# Help! My fish won't stop fighting



## cdnshopaholic (Aug 11, 2007)

I need some help with my new 55 gallon setup. I originally had a 20 gallon tank with one red zebra cichlid (I believe female but I am not sure). I also had a 29 gallon tank with Yellow labs. My goal was go get a 55 gallon tank and combine all the fish into the one tank. I did that last week. Yay! LOL I thought there might be some issues as my red zebra is over 4 years old and she has always had a tank to herself (she has harassed any other fish that I tried in there to death), so I left the 20 gallon set up. 
All the fish have been in the new tank for over a week and things were going fine until Friday.

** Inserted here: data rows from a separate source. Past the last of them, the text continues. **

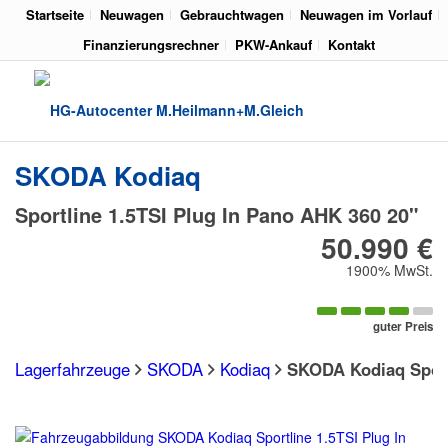
Startseite
Neuwagen
Gebrauchtwagen
Neuwagen im Vorlauf
Finanzierungsrechner
PKW-Ankauf
Kontakt
SKODA
Kodiaq
Sportline 1.5TSI Plug In Pano AHK 360 20"
50.990 €
1900% MwSt.
guter Preis
Lagerfahrzeuge
SKODA
Kodiaq
SKODA Kodiaq Sport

The fish in the tank are as follows: 4 year old red zebra, 4 yellow labs approximately 1 year old and about 6 yellow labs from 6 months and younger (their babies), 1 5 year old pleco (not sure what kind) and 2 smaller catfish (again not sure what type). I am not sure what sex most of these fish are.
The red zebra and the largest of the yellow labs had a few minor scraps and the red zebra came out on top. She would randomly chase all the other fish but it seemed minor. Then, on Friday I noticed they were all ganging up on the pleco. I went over to the tank and realized they were biting his eyes which were all torn and bloody. I immediately moved him (and the 2 catfish) to the 20 gallon tank. He seems to be recovering nicely, but may have lost the vision in one eye.
Then, sometime last night there must have been another battle, as today the largest of the yellow labs is the tank 'king'. He is constantly chasing the red zebra every time he sees her. She is very scared and panicy and does not seem to want to fight back at all.
Any thoughts on how I can keep these fish together or should I just remove the red zebra and put her back in her 20 gallon tank? (Which means the pleco and catfish will be back in the 55 gallon with everyone else).


----------



## cdnshopaholic (Aug 11, 2007)

****...now I don't know who to move out. Now the largest yellow lab and one of the others are fighting and locking lips.


----------



## kewlkatdady (May 15, 2007)

pull all your rock out....

do a water change...

leave the rock out for a few hours...

put the rock back in...

this has worked for me on a few occassions and other times I had to add more fish to spread aggression and other times I've removed fish to get the bad apple out...


----------



## cdnshopaholic (Aug 11, 2007)

Thanks! I have removed the largest aggressive lab for the night and put him in the 20 gallon in the hopes that removing him from the females will calm down his aggression and he won't kill the pleco overnight. (Seems ok so far in both tanks). It looks like I will have to figure out how many males I have in the new tank sooner than I had hoped and give away some. 
Tomorrow I will try the 'removing rocks' trick.


----------



## cdnshopaholic (Aug 11, 2007)

So, everyone made it through the night alive. LOL Now that I have removed the largest yellow lab male the one it was fighting with is now chasing another fish. So, I think I can assume that of the 4 full grown yellow labs in the tank I must have 3 males and one female. (Plus the juveniles)
I am not very concerned about breeding as there is no store locally that will take the babies, so am not sure how hard it is going to be to get rid of them. 
Would it make sense to keep the 3 males and get rid of the female? And then as the babies mature keep another male (or more) from there? I would like to get some blue cichlids to add to the tank as well. 
I am mostly concerned with having a 'relatively' peaceful tank with a lot of colour and personality.


----------